• **SUPPLIED DATA**
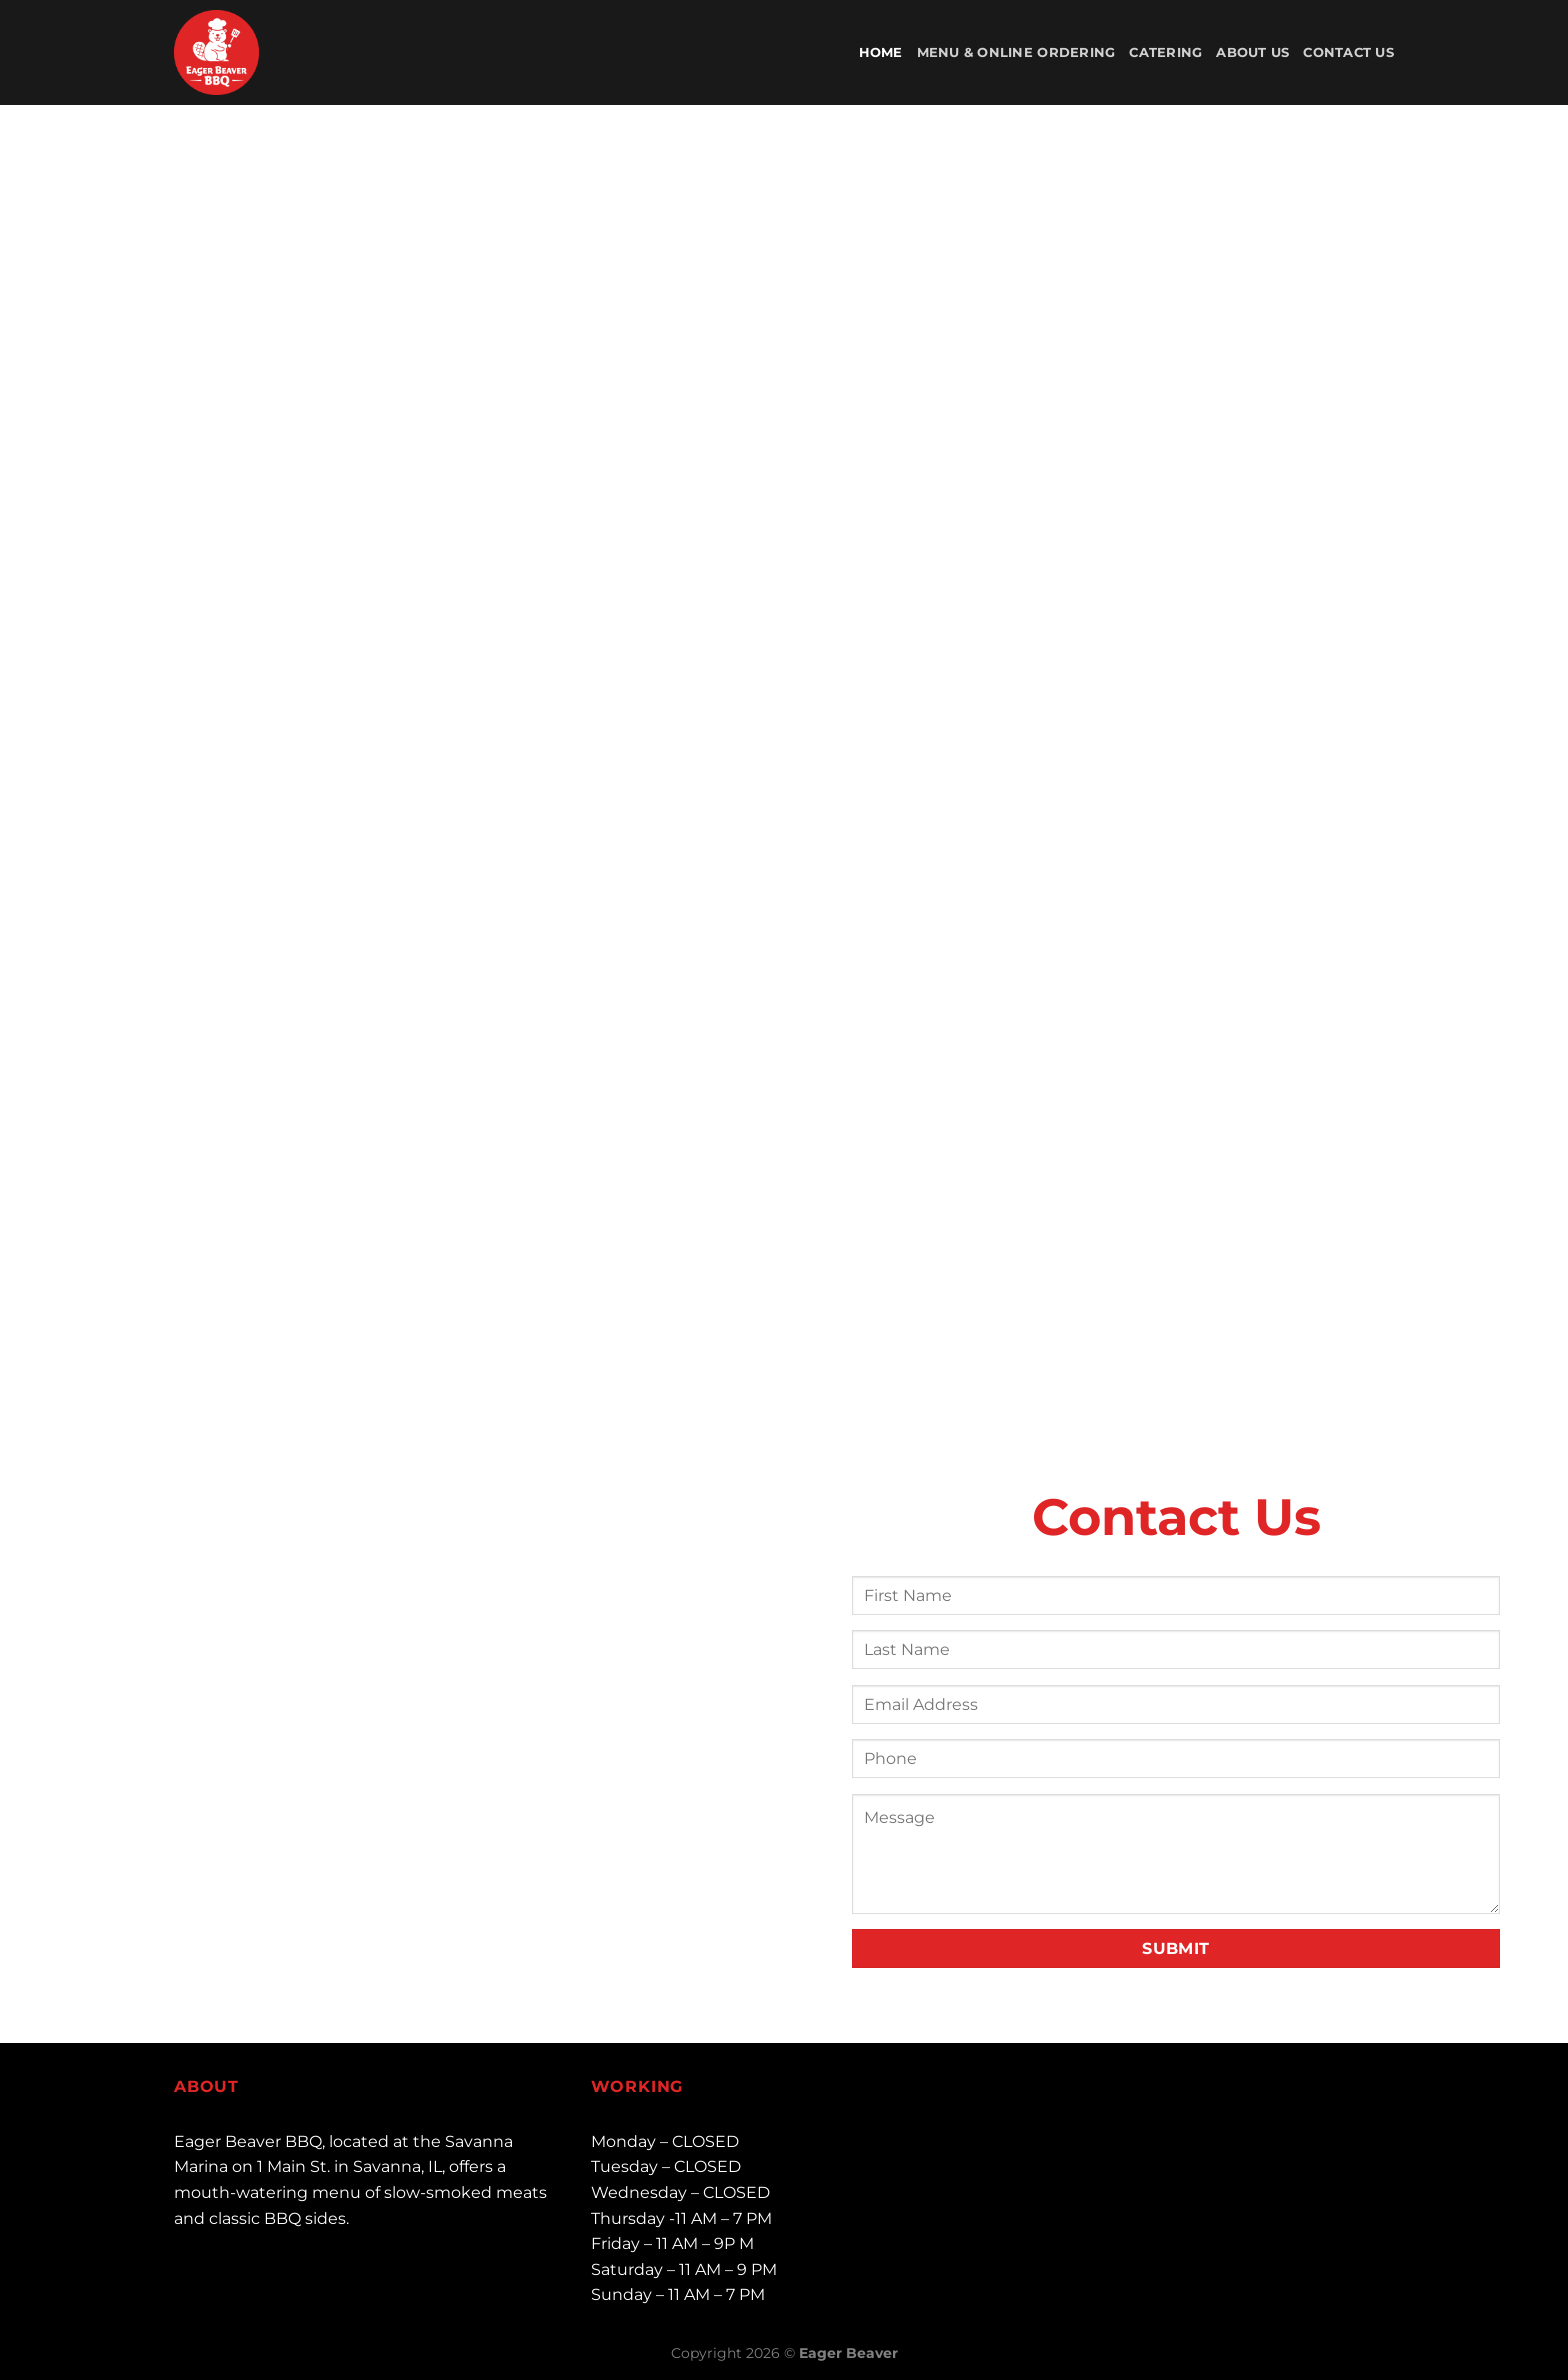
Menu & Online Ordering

---

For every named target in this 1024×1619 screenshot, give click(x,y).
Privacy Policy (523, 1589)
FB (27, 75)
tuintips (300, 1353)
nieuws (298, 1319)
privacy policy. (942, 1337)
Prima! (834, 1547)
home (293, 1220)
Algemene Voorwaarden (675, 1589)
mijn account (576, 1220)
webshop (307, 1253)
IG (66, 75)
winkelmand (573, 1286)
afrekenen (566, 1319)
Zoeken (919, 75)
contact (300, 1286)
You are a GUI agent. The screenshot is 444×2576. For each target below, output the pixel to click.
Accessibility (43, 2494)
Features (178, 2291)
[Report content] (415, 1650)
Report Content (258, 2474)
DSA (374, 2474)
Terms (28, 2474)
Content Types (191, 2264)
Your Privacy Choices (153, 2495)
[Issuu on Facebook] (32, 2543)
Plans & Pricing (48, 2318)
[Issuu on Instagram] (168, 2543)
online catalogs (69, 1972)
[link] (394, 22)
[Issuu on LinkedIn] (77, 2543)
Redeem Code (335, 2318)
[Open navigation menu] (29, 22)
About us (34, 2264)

---

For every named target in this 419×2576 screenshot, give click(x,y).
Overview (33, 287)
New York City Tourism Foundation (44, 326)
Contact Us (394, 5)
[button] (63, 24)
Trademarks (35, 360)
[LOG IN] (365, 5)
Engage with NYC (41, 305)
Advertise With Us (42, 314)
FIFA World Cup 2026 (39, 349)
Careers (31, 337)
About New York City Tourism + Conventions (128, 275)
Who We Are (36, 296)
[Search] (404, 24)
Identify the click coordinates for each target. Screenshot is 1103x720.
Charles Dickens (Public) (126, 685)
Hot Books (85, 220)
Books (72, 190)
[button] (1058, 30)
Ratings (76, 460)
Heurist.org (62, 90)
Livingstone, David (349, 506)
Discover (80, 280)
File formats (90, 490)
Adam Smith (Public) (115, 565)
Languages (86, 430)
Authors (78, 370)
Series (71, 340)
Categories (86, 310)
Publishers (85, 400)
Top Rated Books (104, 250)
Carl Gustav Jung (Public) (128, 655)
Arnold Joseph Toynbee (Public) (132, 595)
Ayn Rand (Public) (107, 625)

• **EXERCISE BRIEF**
In the data above, find the line with "DSA (374, 2474)" and the line with "About us (34, 2264)". Retype both, plus every line between them, exactly.

• **TASK SOLUTION**
DSA (374, 2474)
Terms (28, 2474)
Content Types (191, 2264)
Your Privacy Choices (153, 2495)
[Issuu on Facebook] (32, 2543)
Plans & Pricing (48, 2318)
[Issuu on Instagram] (168, 2543)
online catalogs (69, 1972)
[link] (394, 22)
[Issuu on LinkedIn] (77, 2543)
Redeem Code (335, 2318)
[Open navigation menu] (29, 22)
About us (34, 2264)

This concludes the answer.